Have you ever visited the Nevada Northern Railway? Nevada Northern Railway is a living history book of Nevada’s once prolific copper operations. The railroad itself dates back to the very early 20th century as a means of transportation to move the large amounts of copper being mined from south-central Nevada. As the price of copper began to plummet in the late 1970s Kennecott Minerals Company, then owner of the railroad closed down all of its operations, which today operates it as the Nevada Northern Railway Museum. Along with these trips the railroad also offers other attractions like train charters, locomotive rentals, cab rides, and caboose rentals. It is right to say that these 1906 train cars are not the only tourist attraction in the area.
Meet the Railway Cat Dirt, wandering around the East Ely Railroad Depot Museum. Famous for his distinct markings, he gives the appearance he’s been working all day on a locomotive, covered in coal.
“As tours walk through the building people are just amazed about hearing the history and the stories of the railroad. Then as if he knew it was his cue to appear Dirt just walks into the room where the tour is, or out from under one of the trains and sits in the middle of the group with a sense of pride that only he can have,” Eric Mencis, the manager of guest services and social media director of the railroad told Bored Panda.
Meet Dirt the Railway Cat and ‘King of the Shop’ at the East Ely Railroad Depot Museum
The engine house of the East Ely Railroad is the only home Dirt has ever known. He was born there 11-years ago as a stray cat.
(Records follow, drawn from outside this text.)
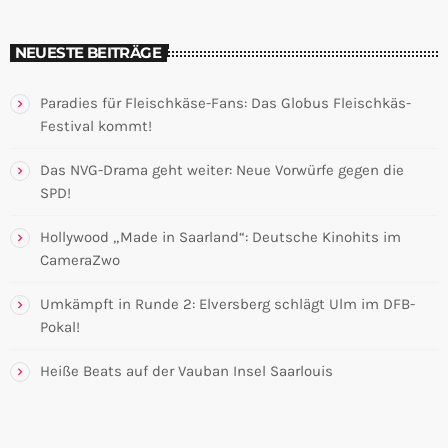
NEUESTE BEITRÄGE
Paradies für Fleischkäse-Fans: Das Globus Fleischkäs-
Festival kommt!
Das NVG-Drama geht weiter: Neue Vorwürfe gegen die
SPD!
Hollywood „Made in Saarland“: Deutsche Kinohits im
CameraZwo
Umkämpft in Runde 2: Elversberg schlägt Ulm im DFB-
Pokal!
Heiße Beats auf der Vauban Insel Saarlouis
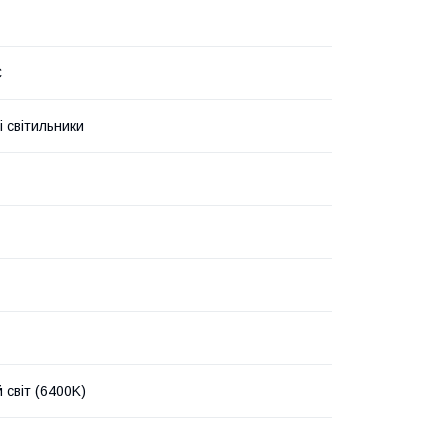
C
і світильники
 світ (6400K)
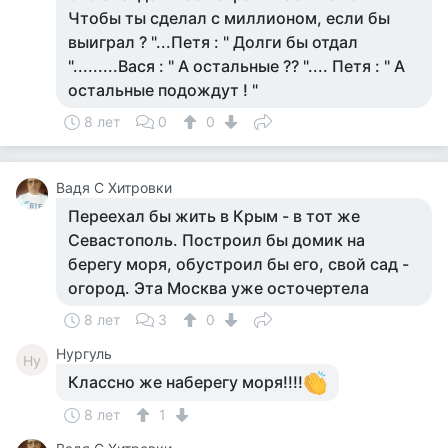
Чтобы ты сделал с миллионом, если бы
выиграл ? "...Петя : " Долги бы отдал
".........Вася : " А остальные ?? ".... Петя : " А
остальные подождут ! "
8 лет
0
0
Вадя С Хитровки
Переехал бы жить в Крым - в тот же
Севастополь. Построил бы домик на
берегу моря, обустроил бы его, свой сад -
огород. Эта Москва уже осточертела
8 лет
3
0
Нургуль
Ну
Классно же наберегу моря!!!!
8 лет
1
“She [his mom] had her kittens under one of our trains, a 1907 built rotary snow plow to be exact. A Rotary Snow Plow is a huge steam-powered train snowblower. Mom and the other kittens left and this one stray was all alone but scared to come out. So our train crews would leave a can of tuna on a chair every night for this kitten, eventually, the kitten came out friendly up to the crews,” said Mencis.